Abstract
Apparatuses, Globalities, Assemblages:
Third Cinema, Now
by
Dalida Maria Benfield
Doctor of Philosophy in Ethnic Studies
and the Designated Emphasis in Women, Gender and Sexuality
University of California, Berkeley
Professor Trinh T. Minh-ha, Chair
Colonial wounds endure but are refigured in 21st century cinematic landscapes. These are spaces of memory and mourning, as well as sites of creativity and transformation. New assemblages of power emerge along with equally complex amalgams of resistance, producing multiple and competing cinematic regimes. Third Cinema, the cinematic movement that emerged alongside "Third World" struggles for decolonization in the late 1960s, laid claim to a global space of cinematic production outside existing geo-political relations of power, hierarchies of communication flows, and towards the liberation of the "Third World" and its cinemas. But while Third Cinema has ample genealogies and global sites of production, its critical tools have not been sufficiently engaged in an analysis of contemporary cinematic production, including digital video, interactive video installations, Internet art, and film, in the contemporary context of globalization, the transnationalization of capital with information technology at its core. Third Cinema offers the opportunity for understanding and developing generative intersections between the cinematic decolonization movements of the "Third World" and the present context of cinematic praxis of the "Global South."
This dissertation engages the cinematic texts of Cao Fei, the Raqs Media Collective, Michelle Dizon, Cecilia Cornejo, and Fanta Régina Nacro in a conversation with Third Cinema. The texts selected for study include video, video installation, Internet art, and film. This selection highlights the diversity of contemporary cinematic practices and expands the definition of the cinematic. The process and conditions of production are analyzed, and key examples of each artists' cinematic texts are given a close reading. This conversation is anchored by three critical terms: apparatus, globality, and assemblage. Each of these draws upon genealogies that both productively resonate with historical notions of Third Cinema while also transposing it across theoretical scales. The notion of the cinematic apparatus has been key to previous theorizations of relations of power and knowledge production in cinema. It is used here as a technic for mapping the re-arrangements of power and the attendant epistemic interventions evidenced in the cinematic praxis of these artists. The inquiry is centered on the question of how each artist produces a novel assemblage of the cinematic apparatus, understood as a relationship of author, cinematic text, and spectator, and how, in turn, this produces forms of globality, epistemes that are contentious responses to particular geo-political spaces of knowledge production. The inquiry proceeds through a series of close engagements with the artists' cinematic texts, discussing the transformation of the artist/author from individual to multiple, the redefinition of the "cinema" as a series of assemblages of screen and non-screen based practices, the constitution of the spectator as a site of spectral ephemerality, and the relationship of these transformations to the epistemic and geo-political sites of cinematic praxis. The study combines this textual analysis of the artists' work with a socio-historical analysis of information communication technologies on global and local scales. An interdisciplinary set of theoretical frameworks are mobilized, including post- and decolonial theory, philosophy, media studies, transnational feminism, and Third Cinema.

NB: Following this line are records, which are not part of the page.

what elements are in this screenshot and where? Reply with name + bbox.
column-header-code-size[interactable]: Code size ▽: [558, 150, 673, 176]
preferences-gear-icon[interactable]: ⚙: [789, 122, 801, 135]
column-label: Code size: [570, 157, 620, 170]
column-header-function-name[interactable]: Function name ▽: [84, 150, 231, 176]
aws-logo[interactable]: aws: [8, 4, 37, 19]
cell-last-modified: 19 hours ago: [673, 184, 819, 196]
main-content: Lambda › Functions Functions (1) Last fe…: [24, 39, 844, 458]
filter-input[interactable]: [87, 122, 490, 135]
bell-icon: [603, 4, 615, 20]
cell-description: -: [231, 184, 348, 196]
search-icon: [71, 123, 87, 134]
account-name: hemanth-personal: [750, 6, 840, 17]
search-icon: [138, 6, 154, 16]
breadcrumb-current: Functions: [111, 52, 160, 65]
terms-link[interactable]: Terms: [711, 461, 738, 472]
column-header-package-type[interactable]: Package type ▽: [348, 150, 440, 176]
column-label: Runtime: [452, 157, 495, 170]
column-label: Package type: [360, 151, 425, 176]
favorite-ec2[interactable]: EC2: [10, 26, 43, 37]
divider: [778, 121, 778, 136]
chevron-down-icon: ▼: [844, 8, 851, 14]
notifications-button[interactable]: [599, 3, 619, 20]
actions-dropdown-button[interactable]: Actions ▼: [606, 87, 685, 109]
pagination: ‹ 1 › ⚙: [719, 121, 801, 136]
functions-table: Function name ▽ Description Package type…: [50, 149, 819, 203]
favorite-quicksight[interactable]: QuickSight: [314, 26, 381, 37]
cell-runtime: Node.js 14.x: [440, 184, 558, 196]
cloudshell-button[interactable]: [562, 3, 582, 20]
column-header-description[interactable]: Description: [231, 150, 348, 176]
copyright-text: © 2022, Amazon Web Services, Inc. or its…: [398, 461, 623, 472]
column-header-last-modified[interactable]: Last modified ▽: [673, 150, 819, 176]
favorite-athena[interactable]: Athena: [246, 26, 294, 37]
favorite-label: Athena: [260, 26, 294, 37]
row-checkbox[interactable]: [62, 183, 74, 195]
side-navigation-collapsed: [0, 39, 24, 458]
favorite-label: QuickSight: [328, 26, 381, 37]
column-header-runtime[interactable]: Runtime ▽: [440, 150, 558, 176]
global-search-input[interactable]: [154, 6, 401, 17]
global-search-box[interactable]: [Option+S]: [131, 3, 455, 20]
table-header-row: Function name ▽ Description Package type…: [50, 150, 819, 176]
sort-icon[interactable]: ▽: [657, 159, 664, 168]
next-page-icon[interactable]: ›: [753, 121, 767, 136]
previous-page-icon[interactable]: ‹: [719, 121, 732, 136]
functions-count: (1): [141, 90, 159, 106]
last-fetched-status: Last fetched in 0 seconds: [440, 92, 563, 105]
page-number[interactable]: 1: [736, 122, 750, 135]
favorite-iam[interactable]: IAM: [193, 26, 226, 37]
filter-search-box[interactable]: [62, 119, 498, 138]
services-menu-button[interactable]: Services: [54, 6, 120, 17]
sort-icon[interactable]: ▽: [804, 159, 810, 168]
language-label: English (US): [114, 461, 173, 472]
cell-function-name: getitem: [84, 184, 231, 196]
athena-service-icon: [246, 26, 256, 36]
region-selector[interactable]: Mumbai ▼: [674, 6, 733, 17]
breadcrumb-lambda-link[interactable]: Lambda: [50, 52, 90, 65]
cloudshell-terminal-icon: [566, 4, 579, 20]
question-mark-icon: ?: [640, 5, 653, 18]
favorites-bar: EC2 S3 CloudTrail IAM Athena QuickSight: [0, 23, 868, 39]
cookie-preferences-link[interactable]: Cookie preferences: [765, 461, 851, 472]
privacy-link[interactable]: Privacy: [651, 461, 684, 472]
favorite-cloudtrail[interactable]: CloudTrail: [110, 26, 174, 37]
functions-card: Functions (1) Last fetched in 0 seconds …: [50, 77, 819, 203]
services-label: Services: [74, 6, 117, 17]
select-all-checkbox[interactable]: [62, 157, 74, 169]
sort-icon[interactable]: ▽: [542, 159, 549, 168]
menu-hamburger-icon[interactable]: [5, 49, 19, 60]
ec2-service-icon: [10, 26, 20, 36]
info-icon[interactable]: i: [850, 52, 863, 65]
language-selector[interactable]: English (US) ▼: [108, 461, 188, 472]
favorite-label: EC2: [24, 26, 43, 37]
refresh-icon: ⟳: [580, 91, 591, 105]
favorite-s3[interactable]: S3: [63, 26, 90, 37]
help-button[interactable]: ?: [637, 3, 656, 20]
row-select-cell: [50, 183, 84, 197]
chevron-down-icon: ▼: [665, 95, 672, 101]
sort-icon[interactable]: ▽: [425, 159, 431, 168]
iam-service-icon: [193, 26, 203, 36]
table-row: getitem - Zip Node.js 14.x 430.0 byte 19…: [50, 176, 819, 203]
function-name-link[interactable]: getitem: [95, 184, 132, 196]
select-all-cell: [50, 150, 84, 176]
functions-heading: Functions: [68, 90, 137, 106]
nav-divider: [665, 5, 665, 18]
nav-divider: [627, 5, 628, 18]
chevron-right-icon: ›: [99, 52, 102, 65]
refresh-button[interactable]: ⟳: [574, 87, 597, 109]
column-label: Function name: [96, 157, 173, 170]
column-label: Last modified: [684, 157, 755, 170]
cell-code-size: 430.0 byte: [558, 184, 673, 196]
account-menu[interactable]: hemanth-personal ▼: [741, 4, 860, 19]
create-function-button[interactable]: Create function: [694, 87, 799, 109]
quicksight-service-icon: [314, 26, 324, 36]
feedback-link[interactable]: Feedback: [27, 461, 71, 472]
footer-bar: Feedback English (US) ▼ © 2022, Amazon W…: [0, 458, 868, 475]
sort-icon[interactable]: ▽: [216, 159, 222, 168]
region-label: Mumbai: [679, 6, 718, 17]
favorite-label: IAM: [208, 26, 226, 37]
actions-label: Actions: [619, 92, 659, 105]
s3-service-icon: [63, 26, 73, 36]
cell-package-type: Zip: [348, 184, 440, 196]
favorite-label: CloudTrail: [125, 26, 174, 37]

In the cinematic praxis of these artists, I find productive resonances and dissonances with the critical tools of Third Cinema. Along the variegated routes of "information society," these artists create new forms of cinematic praxis and knowledge production. They significantly destabilize global constructions of race and gender, which they encounter in the contexts of factory workers in China, discourses of information technology and development in India, and global warfare as experienced in the U.S., France, Chile, and Burkina Faso. When thought together as a field, these artists constitute related sites of aesthetic, political, and economic arrangements of cinematic forms. These cinemas reconstruct relations of power and refigure global discourses that produce temporary workers, the "Global South," and permanent war. The tracing of the remnants, refusals and re-compositions of the cinematic apparatus, and, in tandem, Third Cinema, reveals the consequences of colonial conditions for global cinemascapes, and creates a platform for present and future emancipatory cinematic praxis.